Coming soon: A look at the quarterback performances of the current season. And, as always, please let me know your thoughts in the comments.

  1. Please note that the difference between the 45 yard penalty Chase uses and the 50 yard penalty I use for interceptions is based on this article by Brian Burke. I chose 50 as a compromise between the traditional and the new research. For fumbles, I used the standard 50 yard penalty and divided it in half to account for the randomness of recovery. []
  2. This includes all quarterbacks for which data is available from both FO and AFA, from 1999-2012. I did not include 2013 because I didn’t know year N + 1 wins; I’m not in the fortune telling business. []
  3. This may seem strange, but keep in mind that the NFL multiples by 16.67 to achieve its final passer rating. []
  4. Remember, the EPA/P and DVOA go back to 1999 and 1989, respectively. The dream is that we will one day be able to get these awesome metrics for older seasons; I imagine Marino’s 1984 might crack the top three. Unfortunately, I don’t think we’ll ever get a good look at Sid Luckman‘s 1943 or Otto Graham‘s 1953. []
  5. Note that when I say a quarterback had a great season, I mean a particular quarterback, behind a particular offensive line, with particular skill players and a particular defensive supporting cast, playing for a particular coach in a particular era had a great season. If you read this site regularly, you probably mean the same thing. []
  • jtr

    Since the stat is based on winning percentage, doesn’t it make more sense to just multiply by 16 and describe it in terms of expected wins (with average teammates assumed)? The passer rating scale is silly anyways–who wants numbers out of 167 or whatever? Interesting concept, though, to throw a couple of the best advanced stats together instead of just relying on one.

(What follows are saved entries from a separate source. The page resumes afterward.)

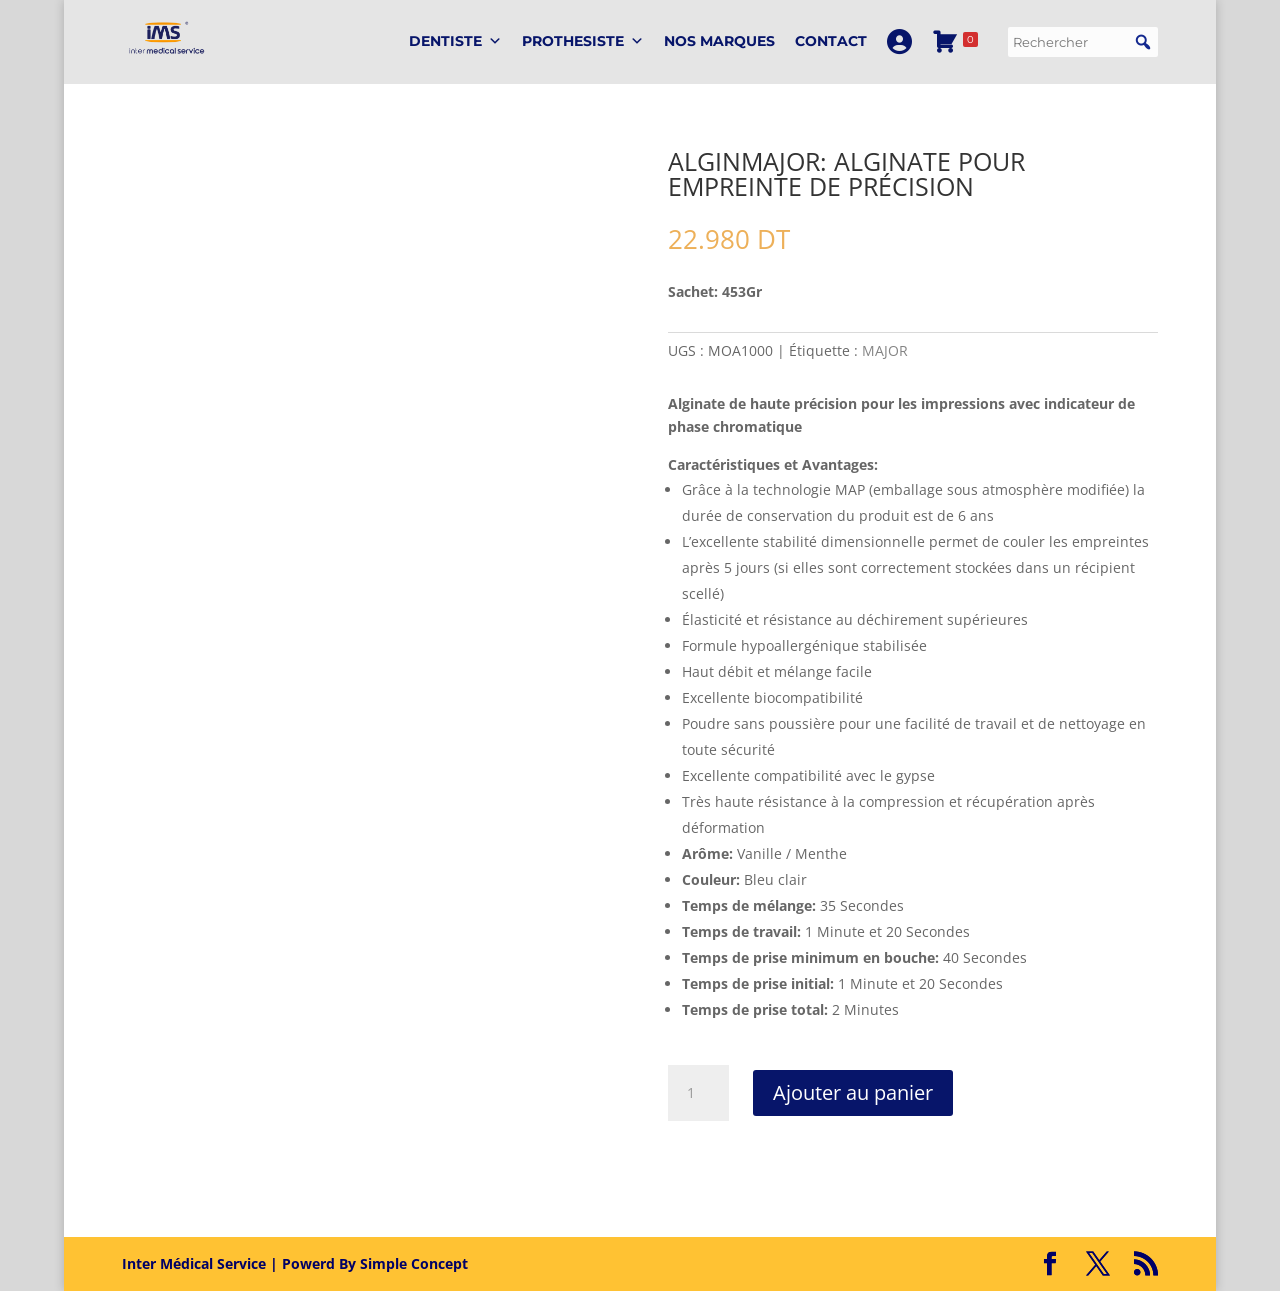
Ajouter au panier (853, 1092)
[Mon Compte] (899, 41)
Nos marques (719, 41)
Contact (831, 41)
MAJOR (885, 350)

    • Thanks for the comment, and yes, it does make more sense to multiply by 16. That was actually my original formula (I use the word original loosely, given that the formula is a regression of other people’s work), but I ultimately decided to go with something that a casual fan would find familiar. I’m big on making things relatable, and even though the passer rating output is weird, people know it. I moved the multiplier to 160 before finally opting for 140. Either one is fairly arbitrary, but I found using 160 gave way too many scores over 100, which is something I am against.

  • Red

    Brian, I like what you’re doing here, but I believe you left out a very important component: Era adjustment. DVOA is adjusted for era, but EPA and AYP are not, so this metric will unfairly favor recent seasons where the rules have made passing easier. Comparing 2014 to 1999 is apples and oranges; it’s a different game with different rules. You know how Chase uses league average ANY/A in his VALUE metric? That kind of thing would work well here.

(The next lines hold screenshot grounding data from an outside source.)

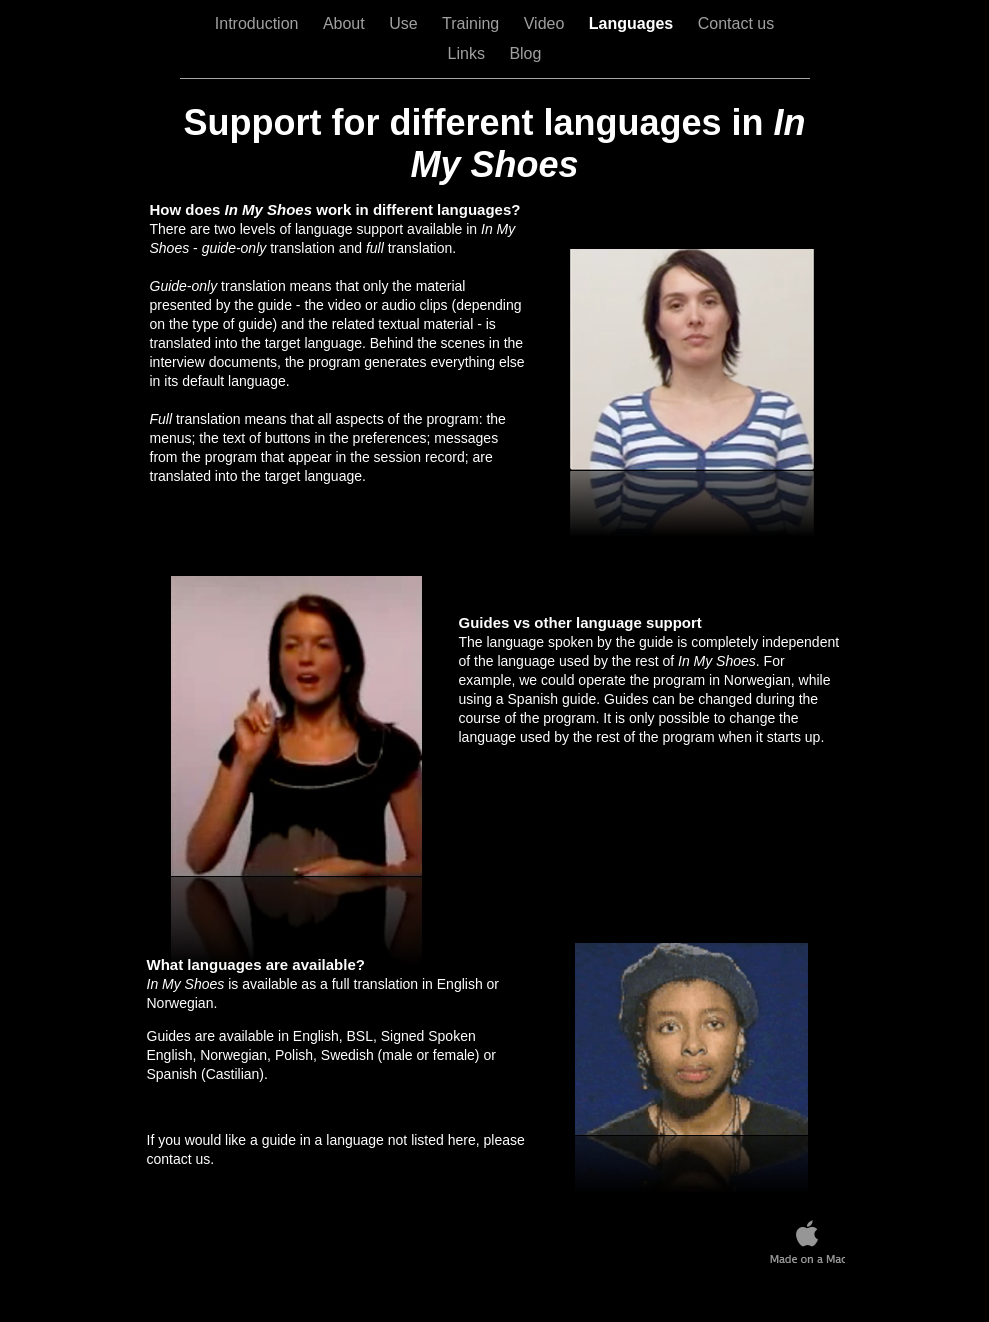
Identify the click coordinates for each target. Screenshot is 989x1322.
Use (405, 23)
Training (473, 23)
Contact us (736, 23)
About (346, 23)
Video (546, 23)
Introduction (259, 23)
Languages (633, 23)
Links (469, 53)
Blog (525, 53)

    • When I approached Brian Burke about using his metrics for this, he had the same concern about EPA/P, so you’re in good company with your criticism. He also pointed out that EPA/P doesn’t account for opponent like DVOA does. AYP doesn’t either, at least in its raw form. I share your concern, and I definitely don’t think comparing passing today to passing even as recently as 2006 is fair at all. Incorporating era adjustments is near the top of my list of offseason tasks. With work, school, and family, I don’t have much time to focus on working out kinks during the season.

      I use a similar concept to Chase’s RANY with adjusted yards per play which I call marginal adjusted yards. I do another one where I use one standard deviation below average as a baseline for replacement level.

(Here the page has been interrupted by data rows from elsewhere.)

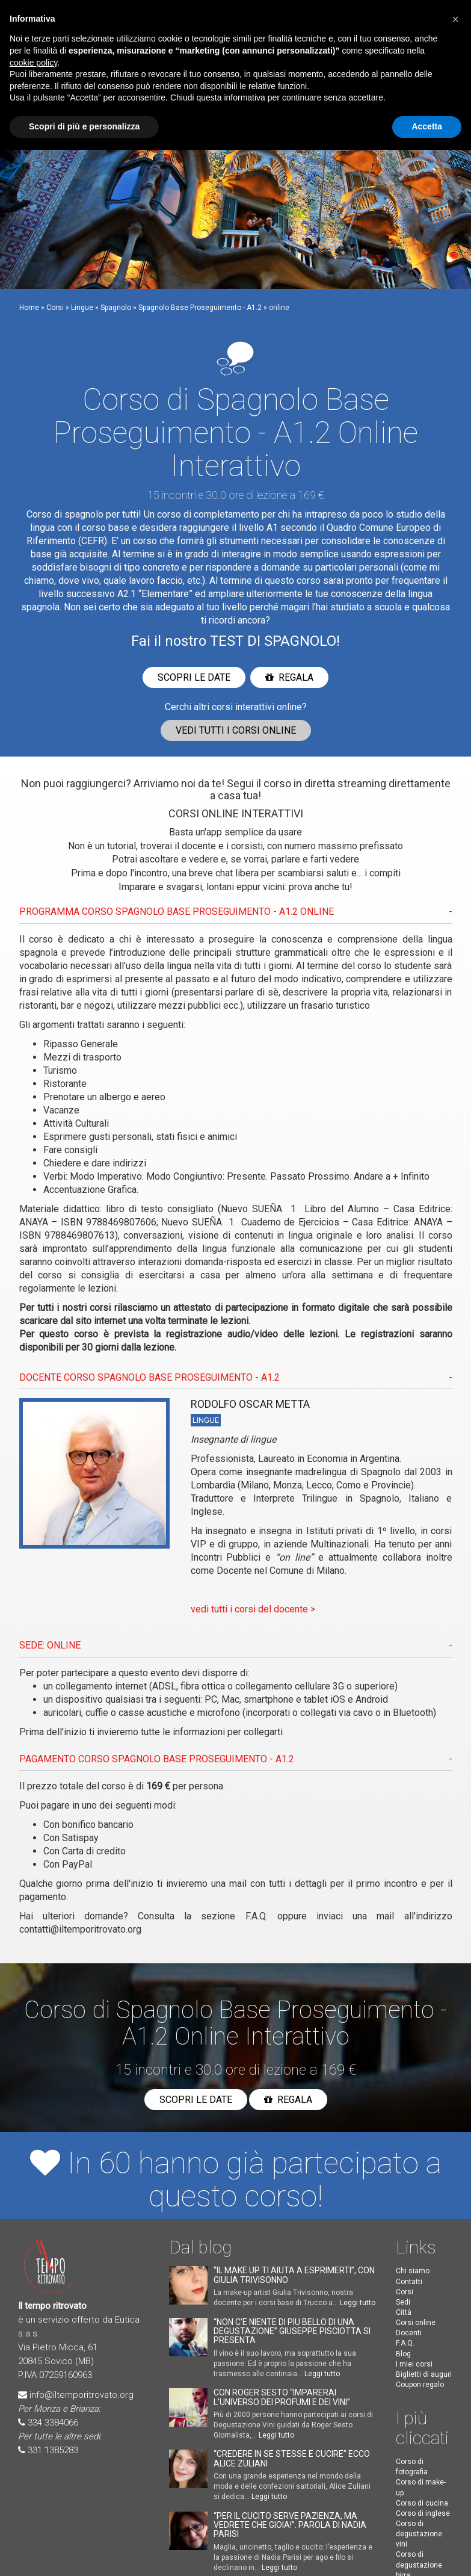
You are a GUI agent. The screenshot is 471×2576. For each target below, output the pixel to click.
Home (29, 307)
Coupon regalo (420, 2384)
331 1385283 (53, 2450)
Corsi (55, 307)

      I’m interested in seeing how your work could be incorporated into these types of stats in order to build a more holistic rubric for quarterback grading.

      • Red

        I’d be happy to help you with establishing baselines for various metrics and creating “Over Average” versions of them. In fact, in would be awesome to build a database of these adjusted stats, because the NFL landscape constantly changes and raw numbers are basically meaningless. Chase can give you my email address so communication is easier. Happy Thanksgiving!

      • One more test for you, Bryan. Did you get a notification on this comment?